== Action item ==
When you write out the listing, keep every word as it stands and drop the pictures.

== Data ==
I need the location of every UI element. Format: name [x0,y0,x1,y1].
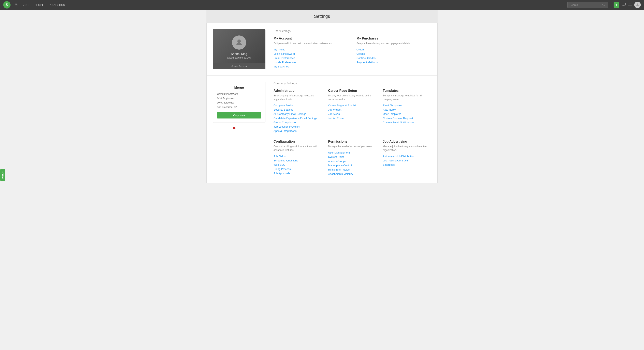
nav-links: JOBS PEOPLE ANALYTICS [23,3,65,6]
job-alerts-link[interactable]: Job Alerts [328,112,376,115]
career-page-title: Career Page Setup [328,89,376,93]
profile-name: Shensi Ding [217,52,261,55]
company-settings-row1: Administration Edit company info, manage… [274,89,431,134]
permissions-col: Permissions Manage the level of access o… [328,140,376,176]
user-settings-columns: My Account Edit personal info and set co… [274,37,431,69]
app-logo[interactable]: S [3,1,10,8]
company-industry: Computer Software [217,92,261,96]
nav-analytics[interactable]: ANALYTICS [50,3,65,6]
my-purchases-desc: See purchases history and set up payment… [356,41,431,45]
custom-consent-link[interactable]: Custom Consent Request [383,117,431,120]
screening-questions-link[interactable]: Screening Questions [274,159,322,162]
login-password-link[interactable]: Login & Password [274,52,348,55]
offer-templates-link[interactable]: Offer Templates [383,112,431,115]
email-templates-link[interactable]: Email Templates [383,104,431,107]
user-settings-content: User Settings My Account Edit personal i… [274,29,431,69]
credits-link[interactable]: Credits [356,52,431,55]
job-advertising-desc: Manage job advertising across the entire… [383,145,431,152]
career-page-col: Career Page Setup Display jobs on compan… [328,89,376,134]
configuration-title: Configuration [274,140,322,143]
hiring-team-roles-link[interactable]: Hiring Team Roles [328,168,376,171]
my-account-col: My Account Edit personal info and set co… [274,37,348,69]
main-content: Settings Shensi Ding accounts@merge.dev … [202,10,442,191]
bell-icon[interactable] [628,3,632,7]
company-settings-section: Merge Computer Software 1-10 Employees w… [206,76,438,183]
monitor-icon[interactable] [622,2,626,7]
search-bar[interactable] [567,1,608,8]
global-compliance-link[interactable]: Global Compliance [274,121,322,124]
auto-reply-link[interactable]: Auto Reply [383,108,431,111]
hiring-process-link[interactable]: Hiring Process [274,168,322,171]
user-management-link[interactable]: User Management [328,151,376,154]
company-name: Merge [217,86,261,90]
company-settings-row2: Configuration Customize hiring workflow … [274,140,431,176]
security-settings-link[interactable]: Security Settings [274,108,322,111]
company-size: 1-10 Employees [217,96,261,101]
company-profile-link[interactable]: Company Profile [274,104,322,107]
profile-email: accounts@merge.dev [217,56,261,59]
job-posting-contracts-link[interactable]: Job Posting Contracts [383,159,431,162]
my-searches-link[interactable]: My Searches [274,65,348,68]
user-profile-card-area: Shensi Ding accounts@merge.dev Admin Acc… [213,29,266,69]
svg-point-3 [637,3,638,5]
company-location: San Francisco, CA [217,105,261,110]
profile-card-bg: Shensi Ding accounts@merge.dev [213,29,266,63]
administration-desc: Edit company info, manage roles, and sup… [274,94,322,101]
templates-title: Templates [383,89,431,93]
system-roles-link[interactable]: System Roles [328,155,376,158]
marketplace-control-link[interactable]: Marketplace Control [328,164,376,167]
company-website: www.merge.dev [217,101,261,105]
company-card: Merge Computer Software 1-10 Employees w… [213,82,266,123]
automated-job-distribution-link[interactable]: Automated Job Distribution [383,155,431,158]
orders-link[interactable]: Orders [356,48,431,51]
profile-card: Shensi Ding accounts@merge.dev Admin Acc… [213,29,266,69]
avatar [232,35,246,50]
administration-title: Administration [274,89,322,93]
my-account-desc: Edit personal info and set communication… [274,41,348,45]
configuration-col: Configuration Customize hiring workflow … [274,140,322,176]
payment-methods-link[interactable]: Payment Methods [356,61,431,64]
email-preferences-link[interactable]: Email Preferences [274,56,348,60]
apps-integrations-link[interactable]: Apps & Integrations [274,129,322,133]
svg-point-4 [238,39,241,43]
career-page-desc: Display jobs on company website and on s… [328,94,376,101]
nav-people[interactable]: PEOPLE [34,3,46,6]
help-tab[interactable]: HELP [0,169,5,181]
job-advertising-title: Job Advertising [383,140,431,143]
arrow-icon [213,126,237,130]
company-settings-label: Company Settings [274,82,431,85]
my-account-title: My Account [274,37,348,40]
my-profile-link[interactable]: My Profile [274,48,348,51]
custom-email-notifications-link[interactable]: Custom Email Notifications [383,121,431,124]
bookmark-icon[interactable]: ⛨ [14,3,18,7]
my-purchases-col: My Purchases See purchases history and s… [356,37,431,69]
access-groups-link[interactable]: Access Groups [328,160,376,163]
svg-rect-0 [622,3,626,5]
smartjobs-link[interactable]: Smartjobs [383,163,431,166]
company-card-area: Merge Computer Software 1-10 Employees w… [213,82,266,176]
corporate-button[interactable]: Corporate [217,112,261,119]
admin-badge: Admin Access [213,63,266,69]
job-location-precision-link[interactable]: Job Location Precision [274,125,322,128]
job-fields-link[interactable]: Job Fields [274,155,322,158]
company-details: Computer Software 1-10 Employees www.mer… [217,92,261,109]
job-widget-link[interactable]: Job Widget [328,108,376,111]
top-navigation: S ⛨ JOBS PEOPLE ANALYTICS + [0,0,644,10]
locale-preferences-link[interactable]: Locale Preferences [274,61,348,64]
contract-credits-link[interactable]: Contract Credits [356,56,431,60]
templates-col: Templates Set up and manage templates fo… [383,89,431,134]
permissions-title: Permissions [328,140,376,143]
add-button[interactable]: + [614,2,619,8]
all-company-email-link[interactable]: All-Company Email Settings [274,112,322,115]
search-input[interactable] [570,3,602,6]
web-sso-link[interactable]: Web SSO [274,163,322,166]
job-approvals-link[interactable]: Job Approvals [274,172,322,175]
candidate-experience-link[interactable]: Candidate Experience Email Settings [274,117,322,120]
job-ad-footer-link[interactable]: Job Ad Footer [328,117,376,120]
company-settings-content: Company Settings Administration Edit com… [274,82,431,176]
attachments-visibility-link[interactable]: Attachments Visibility [328,172,376,175]
user-avatar[interactable] [634,1,641,8]
job-advertising-col: Job Advertising Manage job advertising a… [383,140,431,176]
nav-jobs[interactable]: JOBS [23,3,30,6]
career-pages-job-ad-link[interactable]: Career Pages & Job Ad [328,104,376,107]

== Response to this task ==
I need the location of every UI element. Format: name [x0,y0,x1,y1].
nav-links: JOBS PEOPLE ANALYTICS [23,3,65,6]
job-alerts-link[interactable]: Job Alerts [328,112,376,115]
career-page-title: Career Page Setup [328,89,376,93]
profile-name: Shensi Ding [217,52,261,55]
company-settings-row1: Administration Edit company info, manage… [274,89,431,134]
permissions-col: Permissions Manage the level of access o… [328,140,376,176]
user-settings-columns: My Account Edit personal info and set co… [274,37,431,69]
app-logo[interactable]: S [3,1,10,8]
company-industry: Computer Software [217,92,261,96]
nav-analytics[interactable]: ANALYTICS [50,3,65,6]
my-purchases-desc: See purchases history and set up payment… [356,41,431,45]
custom-consent-link[interactable]: Custom Consent Request [383,117,431,120]
screening-questions-link[interactable]: Screening Questions [274,159,322,162]
login-password-link[interactable]: Login & Password [274,52,348,55]
offer-templates-link[interactable]: Offer Templates [383,112,431,115]
email-templates-link[interactable]: Email Templates [383,104,431,107]
user-settings-content: User Settings My Account Edit personal i… [274,29,431,69]
credits-link[interactable]: Credits [356,52,431,55]
job-advertising-desc: Manage job advertising across the entire… [383,145,431,152]
career-page-col: Career Page Setup Display jobs on compan… [328,89,376,134]
configuration-title: Configuration [274,140,322,143]
hiring-team-roles-link[interactable]: Hiring Team Roles [328,168,376,171]
my-account-col: My Account Edit personal info and set co… [274,37,348,69]
main-content: Settings Shensi Ding accounts@merge.dev … [202,10,442,191]
bell-icon[interactable] [628,3,632,7]
company-settings-section: Merge Computer Software 1-10 Employees w… [206,76,438,183]
monitor-icon[interactable] [622,2,626,7]
search-bar[interactable] [567,1,608,8]
global-compliance-link[interactable]: Global Compliance [274,121,322,124]
auto-reply-link[interactable]: Auto Reply [383,108,431,111]
hiring-process-link[interactable]: Hiring Process [274,168,322,171]
user-management-link[interactable]: User Management [328,151,376,154]
company-name: Merge [217,86,261,90]
company-settings-row2: Configuration Customize hiring workflow … [274,140,431,176]
security-settings-link[interactable]: Security Settings [274,108,322,111]
company-size: 1-10 Employees [217,96,261,101]
company-profile-link[interactable]: Company Profile [274,104,322,107]
profile-email: accounts@merge.dev [217,56,261,59]
job-posting-contracts-link[interactable]: Job Posting Contracts [383,159,431,162]
my-searches-link[interactable]: My Searches [274,65,348,68]
user-profile-card-area: Shensi Ding accounts@merge.dev Admin Acc… [213,29,266,69]
svg-point-3 [637,3,638,5]
company-location: San Francisco, CA [217,105,261,110]
profile-card-bg: Shensi Ding accounts@merge.dev [213,29,266,63]
administration-desc: Edit company info, manage roles, and sup… [274,94,322,101]
templates-title: Templates [383,89,431,93]
system-roles-link[interactable]: System Roles [328,155,376,158]
marketplace-control-link[interactable]: Marketplace Control [328,164,376,167]
company-website: www.merge.dev [217,101,261,105]
company-card: Merge Computer Software 1-10 Employees w… [213,82,266,123]
automated-job-distribution-link[interactable]: Automated Job Distribution [383,155,431,158]
orders-link[interactable]: Orders [356,48,431,51]
profile-card: Shensi Ding accounts@merge.dev Admin Acc… [213,29,266,69]
avatar [232,35,246,50]
administration-title: Administration [274,89,322,93]
my-account-desc: Edit personal info and set communication… [274,41,348,45]
configuration-col: Configuration Customize hiring workflow … [274,140,322,176]
payment-methods-link[interactable]: Payment Methods [356,61,431,64]
email-preferences-link[interactable]: Email Preferences [274,56,348,60]
apps-integrations-link[interactable]: Apps & Integrations [274,129,322,133]
svg-point-4 [238,39,241,43]
career-page-desc: Display jobs on company website and on s… [328,94,376,101]
nav-people[interactable]: PEOPLE [34,3,46,6]
help-tab[interactable]: HELP [0,169,5,181]
job-advertising-title: Job Advertising [383,140,431,143]
arrow-icon [213,126,237,130]
company-settings-label: Company Settings [274,82,431,85]
my-account-title: My Account [274,37,348,40]
my-profile-link[interactable]: My Profile [274,48,348,51]
custom-email-notifications-link[interactable]: Custom Email Notifications [383,121,431,124]
bookmark-icon[interactable]: ⛨ [14,3,18,7]
my-purchases-col: My Purchases See purchases history and s… [356,37,431,69]
access-groups-link[interactable]: Access Groups [328,160,376,163]
svg-rect-0 [622,3,626,5]
smartjobs-link[interactable]: Smartjobs [383,163,431,166]
company-card-area: Merge Computer Software 1-10 Employees w… [213,82,266,176]
corporate-button[interactable]: Corporate [217,112,261,119]
admin-badge: Admin Access [213,63,266,69]
job-location-precision-link[interactable]: Job Location Precision [274,125,322,128]
job-fields-link[interactable]: Job Fields [274,155,322,158]
company-details: Computer Software 1-10 Employees www.mer… [217,92,261,109]
job-widget-link[interactable]: Job Widget [328,108,376,111]
top-navigation: S ⛨ JOBS PEOPLE ANALYTICS + [0,0,644,10]
locale-preferences-link[interactable]: Locale Preferences [274,61,348,64]
contract-credits-link[interactable]: Contract Credits [356,56,431,60]
templates-col: Templates Set up and manage templates fo… [383,89,431,134]
permissions-title: Permissions [328,140,376,143]
add-button[interactable]: + [614,2,619,8]
all-company-email-link[interactable]: All-Company Email Settings [274,112,322,115]
search-input[interactable] [570,3,602,6]
web-sso-link[interactable]: Web SSO [274,163,322,166]
job-approvals-link[interactable]: Job Approvals [274,172,322,175]
candidate-experience-link[interactable]: Candidate Experience Email Settings [274,117,322,120]
job-ad-footer-link[interactable]: Job Ad Footer [328,117,376,120]
company-settings-content: Company Settings Administration Edit com… [274,82,431,176]
attachments-visibility-link[interactable]: Attachments Visibility [328,172,376,175]
user-avatar[interactable] [634,1,641,8]
job-advertising-col: Job Advertising Manage job advertising a… [383,140,431,176]
nav-jobs[interactable]: JOBS [23,3,30,6]
career-pages-job-ad-link[interactable]: Career Pages & Job Ad [328,104,376,107]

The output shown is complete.